Banyak yang mengira bahwa masalah infeksi jamur hanya akan terjadi pada alat kelamin perempuan sehingga banyak kaum pria yang dengan santai menanggapi masalah infeksi ini. Namun, ternyata infeksi jamur ini juga bisa menyerang penis laki laki.

Meski frekuensi kasus ini cukup jarang, adanya risiko bagi kaum pria membuat mereka tidak bisa lagi menyepelekan penyakit ini.
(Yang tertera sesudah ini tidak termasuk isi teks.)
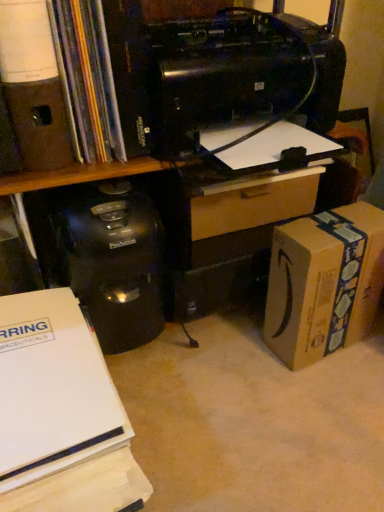 Locate an element on the screen. This screenshot has height=512, width=384. matte brown speaker at upper left, which is the 1th office supplies from top to bottom is located at coordinates (34, 85).

Describe the element at coordinates (323, 283) in the screenshot. This screenshot has height=512, width=384. I see `brown cardboard box at lower right` at that location.

This screenshot has height=512, width=384. Find the location of `wooden drawer at center`. wooden drawer at center is located at coordinates (253, 202).

What is the approximate width of wooden drawer at center?

The width of wooden drawer at center is 3.94 inches.

Describe the element at coordinates (60, 412) in the screenshot. The width and height of the screenshot is (384, 512). I see `white paper at lower left, placed as the 2th office supplies when sorted from top to bottom` at that location.

The width and height of the screenshot is (384, 512). What are the coordinates of `matte brown speaker at upper left, placed as the second office supplies when sorted from bottom to top` in the screenshot? It's located at (34, 85).

Do you think white paper at lower left, positioned as the 1th office supplies in bottom-to-top order, is within matte brown speaker at upper left, placed as the second office supplies when sorted from bottom to top, or outside of it?

white paper at lower left, positioned as the 1th office supplies in bottom-to-top order, lies outside matte brown speaker at upper left, placed as the second office supplies when sorted from bottom to top.

Which is in front, point (58, 398) or point (43, 108)?

The point (58, 398) is in front.

Is white paper at lower left, positioned as the 1th office supplies in bottom-to-top order, with matte brown speaker at upper left, placed as the second office supplies when sorted from bottom to top?

white paper at lower left, positioned as the 1th office supplies in bottom-to-top order, and matte brown speaker at upper left, placed as the second office supplies when sorted from bottom to top, are clearly separated.

Can you tell me how much white paper at lower left, placed as the 2th office supplies when sorted from top to bottom, and matte brown speaker at upper left, placed as the second office supplies when sorted from bottom to top, differ in facing direction?

2.11 degrees.

You are a GUI agent. You are given a task and a screenshot of the screen. Output one action in this format:
    pyautogui.click(x=<x>, y=<y>)
    Task: Click on the printer located on the left of wooden drawer at center
    The height and width of the screenshot is (512, 384).
    Given the screenshot: What is the action you would take?
    pos(219,75)

In the image, is black plastic printer at upper center positioned in front of or behind wooden drawer at center?

black plastic printer at upper center is in front of wooden drawer at center.

Is black plastic printer at upper center oriented towards wooden drawer at center?

No, black plastic printer at upper center is not turned towards wooden drawer at center.

From the image's perspective, is black plastic printer at upper center beneath wooden drawer at center?

No, from the image's perspective, black plastic printer at upper center is not below wooden drawer at center.

Does matte brown speaker at upper left, placed as the second office supplies when sorted from bottom to top, lie behind matte black book at upper left?

No, matte brown speaker at upper left, placed as the second office supplies when sorted from bottom to top, is in front of matte black book at upper left.

Considering the sizes of objects matte brown speaker at upper left, which is the 1th office supplies from top to bottom, and matte black book at upper left in the image provided, who is taller, matte brown speaker at upper left, which is the 1th office supplies from top to bottom, or matte black book at upper left?

matte brown speaker at upper left, which is the 1th office supplies from top to bottom, is taller.

Would you consider matte brown speaker at upper left, which is the 1th office supplies from top to bottom, to be distant from matte black book at upper left?

matte brown speaker at upper left, which is the 1th office supplies from top to bottom, is actually quite close to matte black book at upper left.

From the image's perspective, which one is positioned lower, matte brown speaker at upper left, placed as the second office supplies when sorted from bottom to top, or matte black book at upper left?

matte brown speaker at upper left, placed as the second office supplies when sorted from bottom to top, is shown below in the image.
Untuk itu, kaum pria harus mulai mempelajari gejala, penyebab hingga risiko dari adanya penyakit infeksi jamur ini.

Infeksi jamur ini bisa terjadi pada kaum pria yang cenderung melakukan hubungan seks dengan tidak aman serta tidak menjaga kebersihan penisnya dengan tidak baik. Penis yang sering berada dalam kondisi lembab ternyata memiliki risiko munculnya infeksi jamur ini.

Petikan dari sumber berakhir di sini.